Identification typically includes:

  • Sources of risk to the business
  • Define specific risks and issues
  • Identify and create a working risk framework
  • Analyse and describe the steps in risk management
  • Identify threat and opportunity responses
  • Identity and create process flow of information flow
  • Identify, create (where required) risk and issue documentation
  • Obtain full buy-in and continuous support from the C-Level team

Not uncommonly, identification presents a series of further challenges, mainly from the sheer amount of information available across an organisation. In many circumstances, critical information resides in non-integrated silos across a technology estate. Legacy systems, files in local shared drives and non-protected “shadow systems such as Spreadsheets or databases.

Digital Transformation enables the risk management function to be smarter, more agile, and more strategic

Half of all organisations were unprepared for the COVID-19 pandemic with updated crisis management plans. Many organisations acknowledge a pandemic or similar global crisis risk event was not on their radar of potential threats. With many acknowledging that data resided in multiple sources and needed to be pulled together manually resulting in:

  • Critical information missing negating faster or smarter actions?
  • None or limited connectivity across systems
  • Data, systems, or processes that could have helped confident decisions making were not in place

The first step in transforming risk function is to identify where to improve. Where can improvements be found. What gaps in current mission -critical processes surfaced during the pandemic crisis? The pandemic provided risk professionals with critical, real-life insight into how current processes held up in mission-critical situations.

Wealth of Data

Most sectors rely heavily on access to a very broad range of information. This wealth of information can help risk management in becoming a more strategic area for organisations. Data such as climate change, social unrest, or legislation, is critical when investing in new business opportunities, such as geographical locations. With this enhanced visibility, the risk manager can play a far greater strategic role in the company, ensuring that adherence to localised compliance rules such as environmental, technical, or logistical, will prevent a loss in the first place.

Corporations now need qualified data to add greater value in better decision-making. Risk managers have moved on from simply taking a financial view on risk, they are expected to also support the business goals of their companies in a much more holistic management sense.

And it is here that technology can provide the support and the means to make this happen.

The way forward

Emergent digital technologies are providing huge benefits and support to risk managers facing today’s challenges. From integration via application programming interface (API) to comprehensive use of both structured and unstructured Metadata, enabling intelligent search to extract the full value from data held.

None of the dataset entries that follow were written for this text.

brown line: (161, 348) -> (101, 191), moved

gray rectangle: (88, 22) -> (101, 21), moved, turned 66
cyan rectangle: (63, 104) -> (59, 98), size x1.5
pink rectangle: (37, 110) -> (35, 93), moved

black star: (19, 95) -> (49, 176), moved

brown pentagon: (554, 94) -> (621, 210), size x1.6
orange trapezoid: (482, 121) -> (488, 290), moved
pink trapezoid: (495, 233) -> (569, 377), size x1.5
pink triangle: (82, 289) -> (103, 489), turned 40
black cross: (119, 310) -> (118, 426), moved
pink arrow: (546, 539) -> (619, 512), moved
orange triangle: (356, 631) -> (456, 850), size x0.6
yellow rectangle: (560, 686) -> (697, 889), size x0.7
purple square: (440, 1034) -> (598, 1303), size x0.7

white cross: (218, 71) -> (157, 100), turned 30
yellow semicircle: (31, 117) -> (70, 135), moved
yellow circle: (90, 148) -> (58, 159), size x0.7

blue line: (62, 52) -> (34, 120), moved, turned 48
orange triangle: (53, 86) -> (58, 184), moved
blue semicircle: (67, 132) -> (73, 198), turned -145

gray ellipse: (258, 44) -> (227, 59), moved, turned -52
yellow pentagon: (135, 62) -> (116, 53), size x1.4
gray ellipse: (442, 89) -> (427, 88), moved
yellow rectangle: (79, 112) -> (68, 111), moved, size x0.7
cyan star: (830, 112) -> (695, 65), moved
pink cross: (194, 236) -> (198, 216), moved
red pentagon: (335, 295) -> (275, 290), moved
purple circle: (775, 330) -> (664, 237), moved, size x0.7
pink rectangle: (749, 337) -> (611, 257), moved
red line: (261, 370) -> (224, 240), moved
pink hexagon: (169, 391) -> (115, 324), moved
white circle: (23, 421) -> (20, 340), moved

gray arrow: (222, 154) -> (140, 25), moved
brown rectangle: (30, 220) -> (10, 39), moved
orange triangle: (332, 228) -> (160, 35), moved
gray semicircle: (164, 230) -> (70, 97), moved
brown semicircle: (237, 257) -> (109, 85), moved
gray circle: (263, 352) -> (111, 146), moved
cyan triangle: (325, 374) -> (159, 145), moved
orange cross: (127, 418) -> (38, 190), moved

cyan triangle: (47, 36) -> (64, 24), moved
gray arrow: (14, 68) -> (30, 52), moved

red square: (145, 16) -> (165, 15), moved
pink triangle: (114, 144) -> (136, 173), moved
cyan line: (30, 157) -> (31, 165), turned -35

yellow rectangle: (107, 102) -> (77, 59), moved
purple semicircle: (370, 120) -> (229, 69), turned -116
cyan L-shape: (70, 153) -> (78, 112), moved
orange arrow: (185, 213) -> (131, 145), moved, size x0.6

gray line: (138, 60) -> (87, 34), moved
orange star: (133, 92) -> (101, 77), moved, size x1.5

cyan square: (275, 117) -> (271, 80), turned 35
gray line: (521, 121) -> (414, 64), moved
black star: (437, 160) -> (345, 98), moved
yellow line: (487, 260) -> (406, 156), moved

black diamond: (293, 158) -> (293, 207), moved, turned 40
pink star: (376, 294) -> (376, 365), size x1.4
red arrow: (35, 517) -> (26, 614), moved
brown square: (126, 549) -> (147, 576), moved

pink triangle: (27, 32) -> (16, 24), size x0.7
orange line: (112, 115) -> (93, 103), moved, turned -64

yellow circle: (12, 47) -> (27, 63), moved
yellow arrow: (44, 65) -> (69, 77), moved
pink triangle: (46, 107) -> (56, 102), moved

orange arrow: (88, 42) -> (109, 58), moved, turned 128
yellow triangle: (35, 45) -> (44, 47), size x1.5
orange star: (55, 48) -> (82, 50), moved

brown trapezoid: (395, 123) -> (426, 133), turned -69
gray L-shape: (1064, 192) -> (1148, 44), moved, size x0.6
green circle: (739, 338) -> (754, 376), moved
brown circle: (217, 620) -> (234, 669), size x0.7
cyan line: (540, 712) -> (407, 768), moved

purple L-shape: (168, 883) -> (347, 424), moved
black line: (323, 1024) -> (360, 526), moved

Developing a 360 view of risks, how they interrelate, and the potential impact on the organisation is essential for building resiliency. Consolidation into a fully searchable environment, enabling risk managers and other stakeholders to securely analyse data, share information, and collaborate on business exposure.

Use of Risk Hubs

The frequency and severity of disruptive risk events are undeniably increasing. Risk teams need to have the ability to plan, run scenarios and respond to future events effectively, safe in the knowledge that the data they are using or providing, is as factual and near real-time as possible

The use of portals “Risk Hubs” to securely share data, offers an excellent approach in ensuring the right information is available at the right time. These have the benefit of enabling both internal and external co-operation, along with information updates, real-time exchange, and knowledge share.

Digital transformation of risk management, enhances the traditional business model, transforming it into an aligned, collaborative, and interconnected digital environment. By adopting the correct processes, procedures and by using the most appropriate tools, the capability to confidently lead an organisation through a crisis, swings heavily in favour of the risk practitioner.